• [About this exercise]: Pictures aside, every line of the listing should be given again exactly.

• [Data to use]:
((
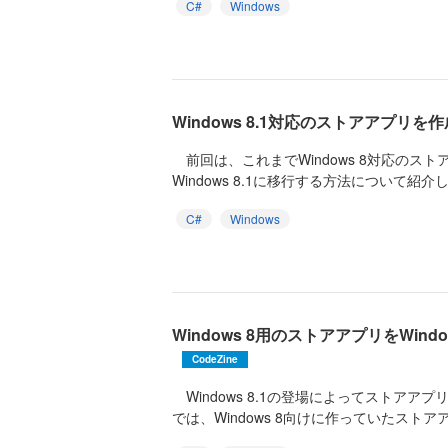
C#
Windows
Windows 8.1対応のストアアプリを
前回は、これまでWindows 8対応のス
Windows 8.1に移行する方法について紹介
C#
Windows
Windows 8用のストアアプリをWind
CodeZine
Windows 8.1の登場によってストアア
では、Windows 8向けに作っていたストアアプ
))
• [Your response]:
C#
Windows
Windows 8.1対応のストアアプリを
前回は、これまでWindows 8対応のス
Windows 8.1に移行する方法について紹介
C#
Windows
Windows 8用のストアアプリをWind
CodeZine
Windows 8.1の登場によってストアア
では、Windows 8向けに作っていたストアアプ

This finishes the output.